3.1. Endophyte-poplar biosystems for soil phytoremediation
Endophytes colonise the plant host promoting plant growth and health by a symbiotic relationship. Poplar genes will be edited to facilitate colonization by selected microbes and enhanced Cd, Hg sequestration. Moreover, microbial communities will be managed to withstand stressful conditions, increase pollutants degradation, increase metal availability for the plant and promote plant growth. These traits will be achieved by editing targets genes of selected microbes with the use of computational databases and tools.
3.2. Microbial-assisted phytoremediation of salt marsh sediments
Microbial diversity will be examined to find candidates for symbiotic association with salt marsh plants towards degradation of micropollutants (e.g., nonylphenol, octylphenol, pentachlorophenol, paroxetine, bezafibrate) in estuarine sediments, enhancement of plant growth and promotion of metal (Cu, Cd) uptake.
3.3. PGPR-assisted phytoremediation of wastewater
Plant Growth Promoting Rhizobacteria (PGPR) will be employed to increase availability of contaminants to plants in aquatic systems and to cope with induced stresses. Phytoremediation will be achieved by the use of aquatic plants, BES and carrier-assisted PGPR inocula to be use for removal of toxic metal ions and pesticides from aqueous solutions.
3.4. Bioelectrochemical Systems (BES)
Microbial conversion includes both oxidation and reduction pathways that involve donation and acceptance of electron in solutions, thus driving biological processes. Electroactive bacteria can exchange electrons also with electrodes. BES reactors are hosting microbial biofilms on electrodes driving oxidation/reduction (removal) of several types of pollutants, including hydrocarbons (aromatic, chlorinated, aliphatic, BTEX), metals, nitrates, sulfates, antibiotics.
3.5. Artificially assembled consortia
Consortia are exposed and enriched in specific polluted samples, where their micro-position ensure efficient metabolites exchange and multi-step degradation of complex pollutants. The consortia will be isolated, selected and micro-structured to prepare spatially oriented artificial bacterial consortia to be applied in bioremediation processes (water, soil and sediment), in electroactive biofilms (BES) and in immobilised in carriers (plant-based systems).

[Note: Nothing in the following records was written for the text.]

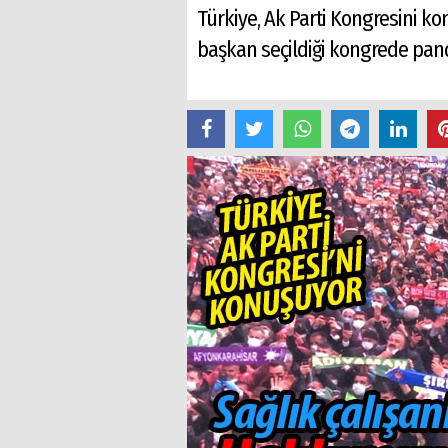
Türkiye, Ak Parti Kongresini ko
başkan seçildiği kongrede pan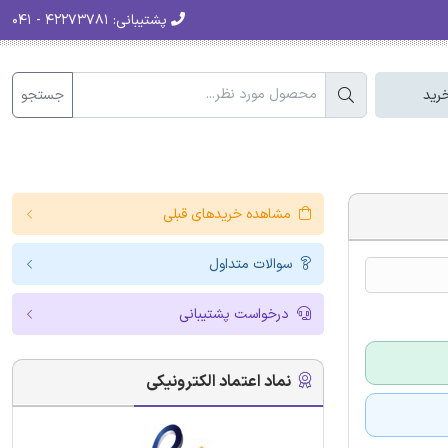
پشتیبانی:
۴۲۲۷۳۷۸۱ - ۰۴۱
جستجو
رید
مشاهده خریدهای قبلی
سوالات متداول
درخواست پشتیبانی
نماد اعتماد الکترونیکی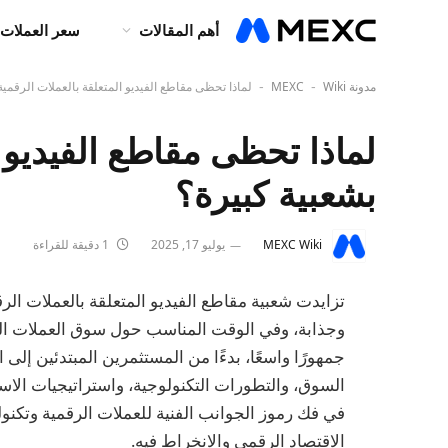
أهم المقالات
سعر العملات 
مدونة MEXC
Wiki
لماذا تحظى مقاطع الفيديو المتعلقة بالعملات الرقمية
-
-
لماذا تحظى مقاطع الفيديو ا
بشعبية كبيرة؟
MEXC Wiki
يوليو 17, 2025
1 دقيقة للقراءة
تزايدت شعبية مقاطع الفيديو المتعلقة بالعملات ا
وجذابة، وفي الوقت المناسب حول سوق العملات الر
جمهورًا واسعًا، بدءًا من المستثمرين المبتدئين إل
السوق، والتطورات التكنولوجية، واستراتيجيات الاست
في فك رموز الجوانب الفنية للعملات الرقمية وتكنو
الاقتصاد الرقمي والانخراط فيه.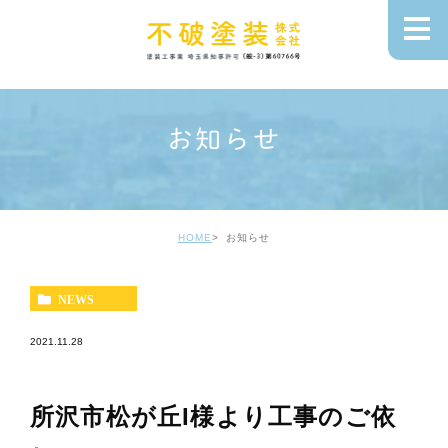
お知らせ
HOME
お知らせ
NEWS
2021.11.28
所沢市松が丘I様より工事のご依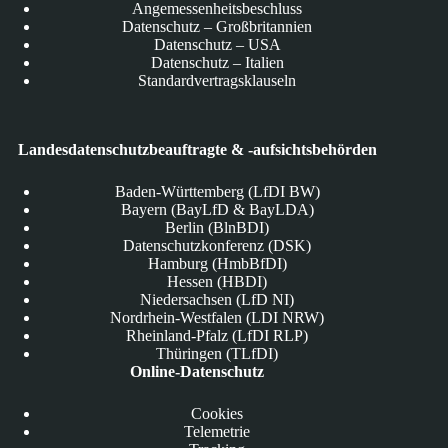
Angemessenheitsbeschluss
Datenschutz – Großbritannien
Datenschutz – USA
Datenschutz – Italien
Standardvertragsklauseln
Landesdatenschutzbeauftragte & -aufsichtsbehörden
Baden-Württemberg (LfDI BW)
Bayern (BayLfD & BayLDA)
Berlin (BlnBDI)
Datenschutzkonferenz (DSK)
Hamburg (HmbBfDI)
Hessen (HBDI)
Niedersachsen (LfD NI)
Nordrhein-Westfalen (LDI NRW)
Rheinland-Pfalz (LfDI RLP)
Thüringen (TLfDI)
Online-Datenschutz
Cookies
Telemetrie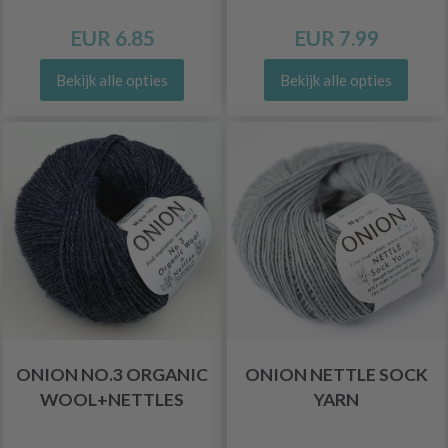
EUR 6.85
EUR 7.99
Bekijk alle opties
Bekijk alle opties
ONION NO.3 ORGANIC
ONION NETTLE SOCK
WOOL+NETTLES
YARN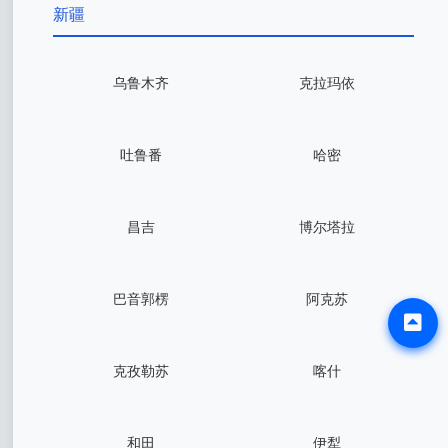
新疆
乌鲁木齐
克拉玛依
吐鲁番
哈密
昌吉
博尔塔拉
巴音郭楞
阿克苏
克孜勒苏
喀什
和田
伊犁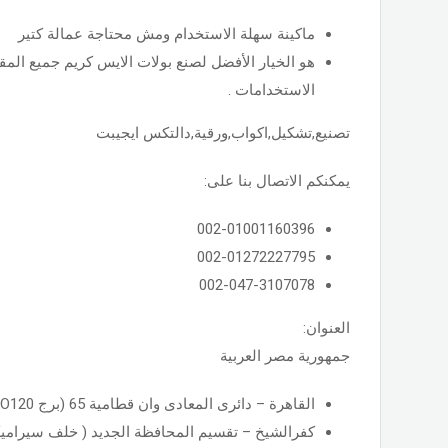
ماكينة سهلة الاستخدام ومش محتاجة عمالة كتير
هو الخيار الأفضل لصنع بولات الايس كريم جميع الم
الاستخدامات .
تصنيع,تشكيل,اكواب,ورقية,دالتكس ايجيبت
يمكنكم الاتصال بنا على:
002-01001160396
002-01272227795
002-047-3107078
العنوان:
جمهورية مصر العربية
القاهرة – دائرى المعادى وان قطامية 65 (برج O120 ) – الدور السادس
كفرالشيخ – تقسيم المحافظة الجديد ( خلف سيراميك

3.6. Strategies based on genetic modification of bacteria
Bottleneck reactions in the desired degradation pathway will also be addressed from a synthetic biology approach by targeting the appropriate genes or regulatory mechanisms. Robust microorganisms will be generated for the bioremediation of the pollutants. Engineered bacteria will provide the functionalities lacking in the autochthonous community through cell bioaugmentation or through genetic bioaugmentation Any concern from the use of Genetically-Modified microorganisms is minimised by implementing safe-by-design strategies.
4. Evaluation of pollutants removal and detoxification
For the characterisation of pollutants and multiresidue analysis of traces, there are employed several analytical instruments and methods including: Liquid or gas chromatography coupled to tandem mass spectrometry (LC-MS/MS, GC-MS/MS), micro-liquid chromatography (μLC-MS/MS), high resolution mass spectrometry (HRMS) and the use of time-of-flight or orbitrap analysers. (Eco)toxicity analysis will be based on the guidelines of Environmental Risk Assessment (ERA) for toxicity testing. QSAR models, namely theoretical modelling and simulation of physicochemical properties, will be implemented for in silico analysis and minimisation of in vitro/vivo experimentation.